One thing no one has commented on, is the bent bow arm considered bad form ? I have seen the pic of the arm with the bones shown and I am not like that. I started doing this with my HCA bow when I was messing around trying to get the valley a little longer. In doing so I shortened the draw length, and left the draw stop as it was to lengthen the valley and tried shooting. With the short draw I had to bend my bow elbow to get my anchor point were I wanted it. It feels very comfortable and I enjoy shooting this way, well the new Elite E35 came with the requested 29" modules and I was at that same little bit short draw length so I have stuck with it. I am capable of shooting well [for my class SHC] last weekend I shot a 297 w/12X's and I thought I had a poor day with my yardage estimation. Especially the last 8-10 targets that were either uphill or downhill.
Well I do have 29.5" draw modules coming so I will play with that after Bedford. Thanks again, being involved in this forum makes AT enjoyable again.


----------



## SonnyThomas (Sep 10, 2006)

small set of Allens in my pocket, shine like chrome. Loan them from time to time, within my eye sight.


----------



## Shogun1 (Jan 31, 2015)

"Third, again if it is working for you ... but I would not advocate for deliberately collapsing on the bow side. The challenge is always collapsing to the exact same position and not fatiguing because you are having to recruit the triceps to prevent your arm from bending even further."

??????

Bent arm???


----------



## subconsciously (Aug 22, 2009)

wannaBelkhuntin said:


> It feels very comfortable and I enjoy shooting


Comfortable does not always mean correct.


----------



## Chris1ny (Oct 23, 2006)

Prefer my elbow straight, but not locked. Locked elbow causes tenderness on my elbow joint.


----------



## wannaBelkhuntin (Jul 3, 2006)

So is bending my bow arm elbow "considered a bad thing" ?
Padgett, I just got a great deal on an Xpedition Perfection that I will set up as a second bow. Being a 3D shooter will you be at Bedford this weekend ?
Thanks to all


----------



## wannaBelkhuntin (Jul 3, 2006)

Shogun1, I believe my elbow/arm always comes back to the same position as I draw the bow the same every time and then allow everything to move back as I anchor. I have been shooting this way for about a year so I wouldn't think fatigue would be a factor other than I am 58 and had a heart attack 19 months ago but I don't let that concern me.

I am new to competitive archery as the Worlds last Summer was my first ever competitive shoot. I shot the Winter Cam Classic in Rochester NY this past winter and now I have shot the first leg of the NYS 3D Challenge with a 297 13X's and the first leg of the Lake Erie Triple Crown with a 299 12x's in IBO SHC so for a newbe I feel I am off to a good start.
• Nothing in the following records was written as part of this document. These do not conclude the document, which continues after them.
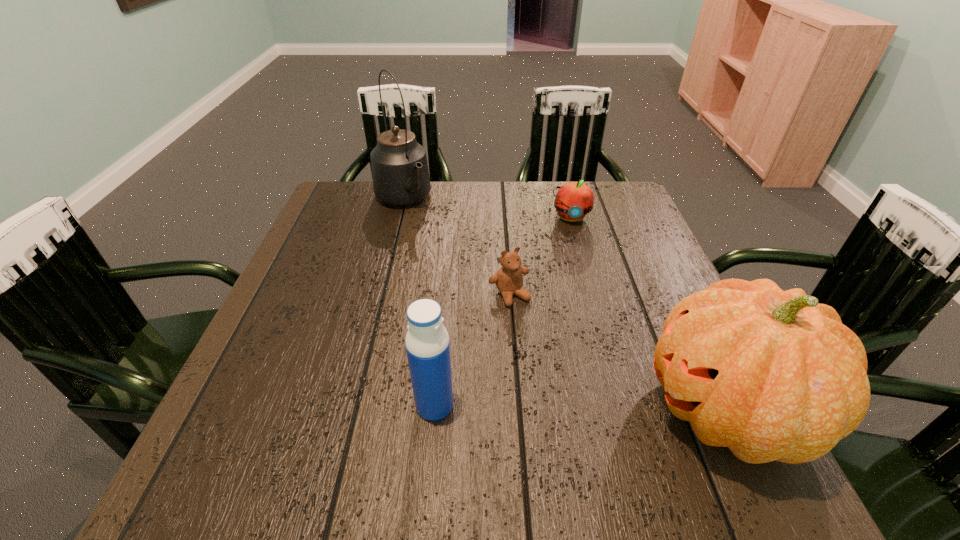 Identify the location of vacant space on the desktop that is between the water bottle and the second tallest object and is positioned on the surface of the apple. (589, 407).

At what (x,y) coordinates should I click in order to perform the action: click on vacant spot on the desktop that is between the water bottle and the fourth shortest object and is positioned on the face of the teddy bear. Please return your answer as a coordinate pair (x, y). This screenshot has height=540, width=960. Looking at the image, I should click on (586, 407).

Where is `vacant space on the desktop that is between the third tallest object and the pumpkin and is positioned spout on the leftmost object`? This screenshot has height=540, width=960. vacant space on the desktop that is between the third tallest object and the pumpkin and is positioned spout on the leftmost object is located at coordinates (588, 407). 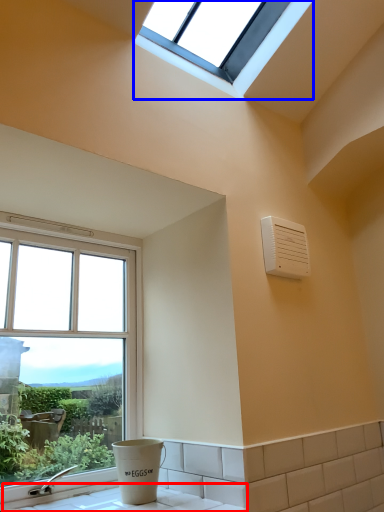 Question: Among these objects, which one is farthest to the camera, counter top (highlighted by a red box) or window (highlighted by a blue box)?

Choices:
 (A) counter top
 (B) window

Answer: (B) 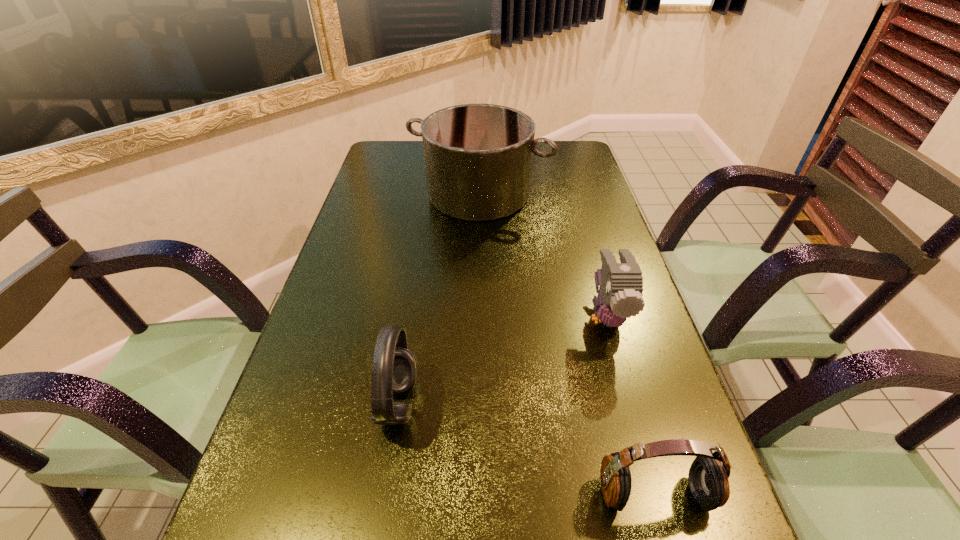 You are a GUI agent. You are given a task and a screenshot of the screen. Output one action in this format:
    pyautogui.click(x=<x>, y=<y>)
    Task: Click on the headset that is the second nearest to the pan
    
    Given the screenshot: What is the action you would take?
    pyautogui.click(x=708, y=475)

This screenshot has height=540, width=960. I want to click on headset identified as the second closest to the tallest object, so click(x=708, y=475).

Identify the location of free location that satisfies the following two spatial constraints: 1. at the beak of the bird; 2. on the earcups of the farther headset. (632, 403).

Where is `vacant area in the image that satisfies the following two spatial constraints: 1. at the beak of the bird; 2. on the earcups of the left headset`? vacant area in the image that satisfies the following two spatial constraints: 1. at the beak of the bird; 2. on the earcups of the left headset is located at coordinates (632, 403).

This screenshot has width=960, height=540. Identify the location of free space that satisfies the following two spatial constraints: 1. at the beak of the bird; 2. on the earcups of the farther headset. (632, 403). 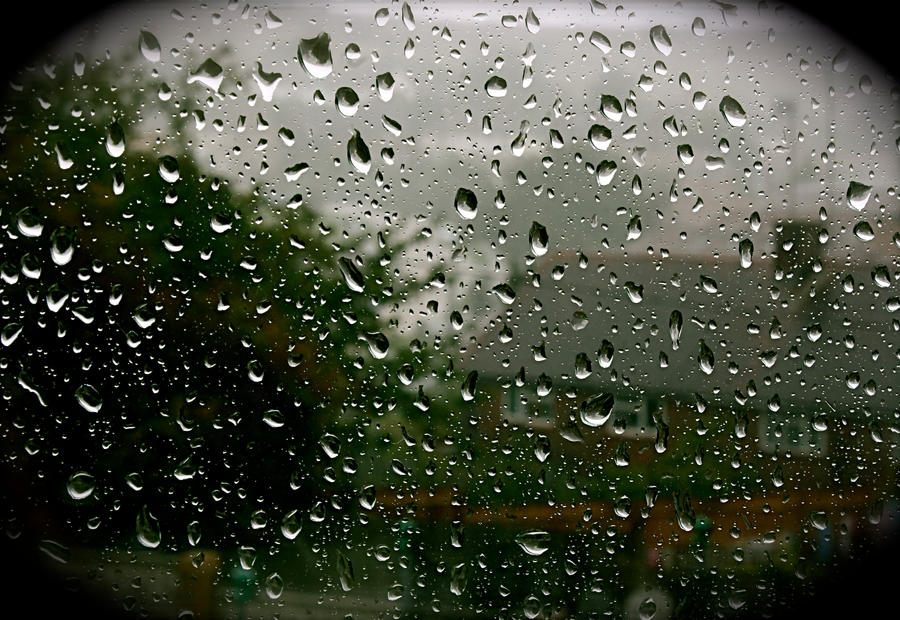 The height and width of the screenshot is (620, 900). In order to click on window on house in this screenshot , I will do `click(786, 434)`, `click(640, 423)`, `click(524, 405)`. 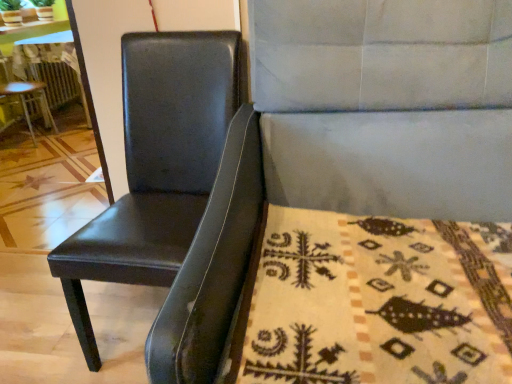 Question: Relative to black leather chair at left, which is counted as the 3th chair, starting from the right, is beige woolen blanket at lower right in front or behind?

Choices:
 (A) front
 (B) behind

Answer: (A)

Question: From a real-world perspective, is beige woolen blanket at lower right physically located above or below black leather chair at left, the 1th chair positioned from the left?

Choices:
 (A) above
 (B) below

Answer: (B)

Question: Which object is the farthest from the black leather chair at left, acting as the 1th chair starting from the front?

Choices:
 (A) beige woolen blanket at lower right
 (B) wooden table at left
 (C) black leather chair at left, which is the 3th chair from front to back
 (D) matte black chair at left, positioned as the second chair in front-to-back order

Answer: (B)

Question: Based on their relative distances, which object is nearer to the beige woolen blanket at lower right?

Choices:
 (A) black leather chair at left, which is the 3th chair from front to back
 (B) black leather chair at left, acting as the third chair starting from the left
 (C) wooden table at left
 (D) matte black chair at left, the 2th chair in the back-to-front sequence

Answer: (B) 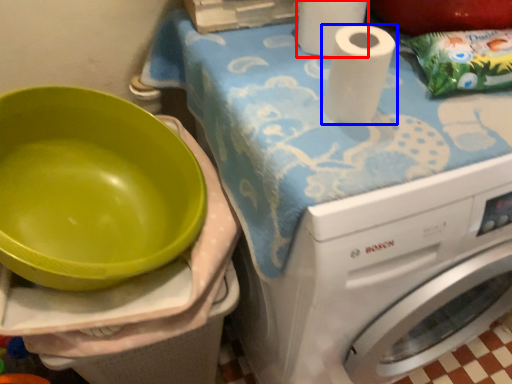 Question: Among these objects, which one is farthest to the camera, paper towel (highlighted by a red box) or paper towel (highlighted by a blue box)?

Choices:
 (A) paper towel
 (B) paper towel

Answer: (A) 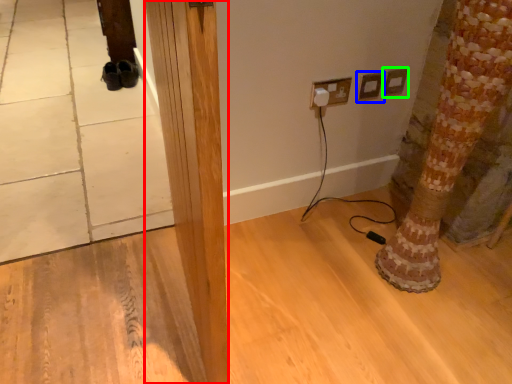 Question: Estimate the real-world distances between objects in this image. Which object is farther from pillar (highlighted by a red box), electric outlet (highlighted by a blue box) or electric outlet (highlighted by a green box)?

Choices:
 (A) electric outlet
 (B) electric outlet

Answer: (B) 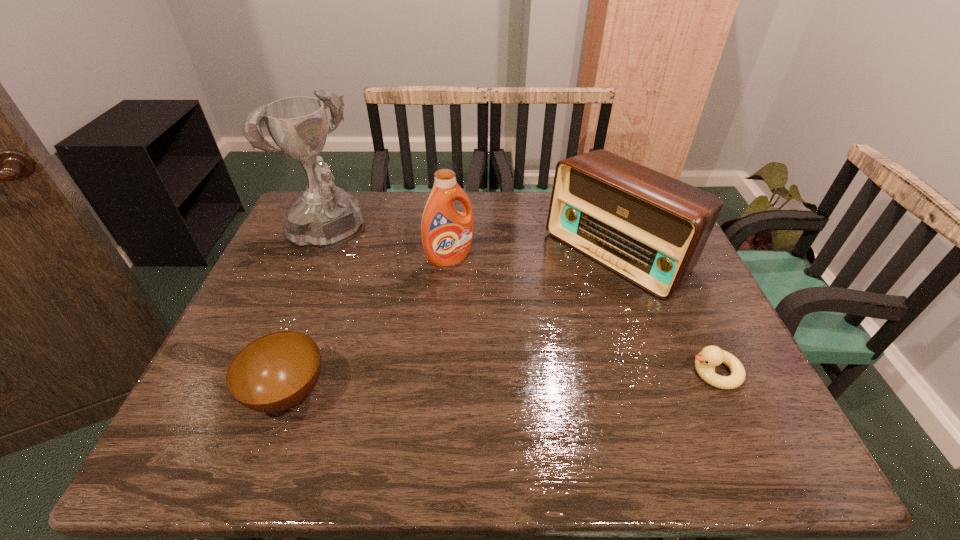 Image resolution: width=960 pixels, height=540 pixels. I want to click on vacant space that satisfies the following two spatial constraints: 1. on the front side of the duckling; 2. at the beak of the award, so point(268,372). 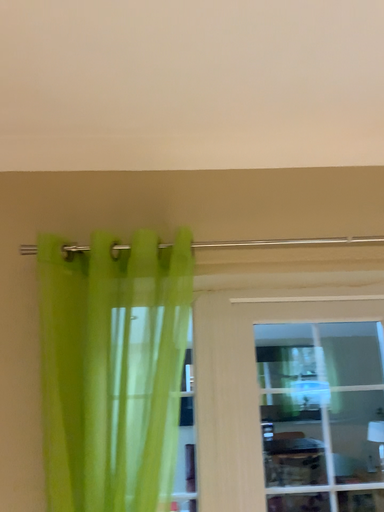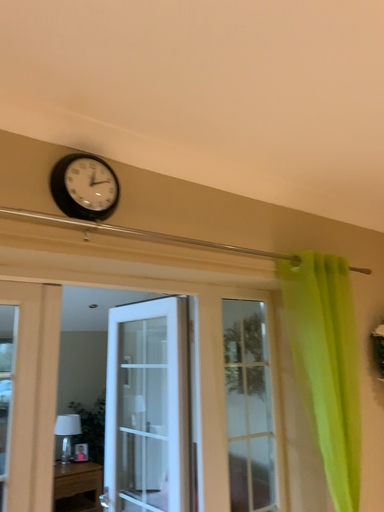 Question: Which way did the camera rotate in the video?

Choices:
 (A) rotated left
 (B) rotated right

Answer: (B) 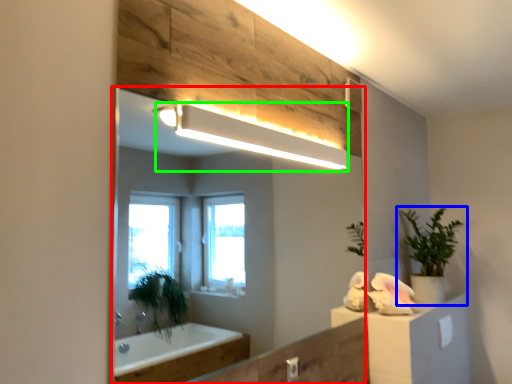 Question: Based on their relative distances, which object is nearer to mirror (highlighted by a red box)? Choose from houseplant (highlighted by a blue box) and light fixture (highlighted by a green box).

Choices:
 (A) houseplant
 (B) light fixture

Answer: (A)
Looking forward to Bedford this coming weekend. As some of you have said I need to put the new stuff away and pay attention to the task at hand. It's going to be a fun summer.
Thanks to all of you,
Dave


----------



## SonnyThomas (Sep 10, 2006)

Arguments and personal preference abound. This "kid" isn't a slouch.


----------



## subconsciously (Aug 22, 2009)

SonnyThomas said:


> Arguments and personal preference abound. This "kid" isn't a slouch.


Yep. Chance is a pretty solid shooter.


----------